If you're using Beethoven as a standard of comparison, don't be surprised if every other composer who ever lived comes up somewhat short. Of course, that would limit the number of truly great composers in history to exactly one, which is a reductio ad absurdum of using Beethoven as your standard-bearer.
In favour of Tchaikovsky, can you name any other composer who has contributed so much in so many different areas?

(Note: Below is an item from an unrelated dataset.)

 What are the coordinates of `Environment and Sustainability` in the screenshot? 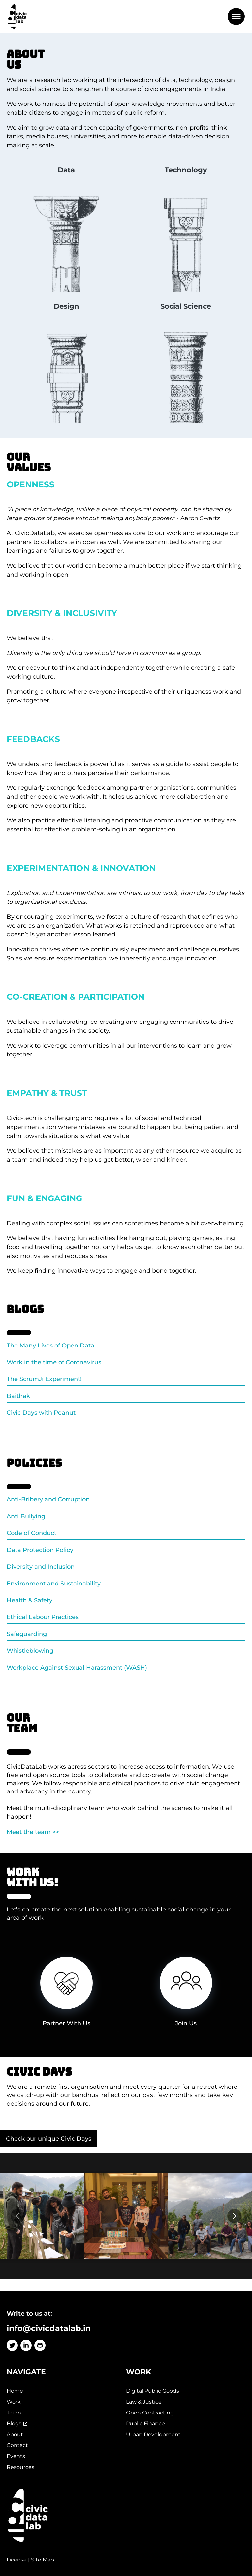 It's located at (54, 1583).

Tchaikovsky is, in many people's opinion, the greatest composer of ballet. Stravinsky is his only serious rival, in my opinion. On the other hand, Tchaikovsky also contributed superb examples of the following genres:
Operas - certainly Eugene Onegin and The Queen of Spades, but Mazeppa and the opera about the Czarina's slippers (the title escapes me) are all wonderful.
Symphonies - certainly the last three, but all of them except #2 are very good pieces.
Concertos - the First Piano Concerto and the Violin Concerto are war-horses in the best sense of the term.
Other orchestral music - Romeo and Juliet, Francesca da Rimini, Hamlet, Capriccio Italien, the Orchestral Suites...
Chamber Music - the first string quartet, the aforementioned Piano Trio, the Souvenir de Florence...
I'm omitting his solo piano music and his songs, mostly because I haven't heard a quarter of them, and though worthwhile, he was no Chopin or Schubert.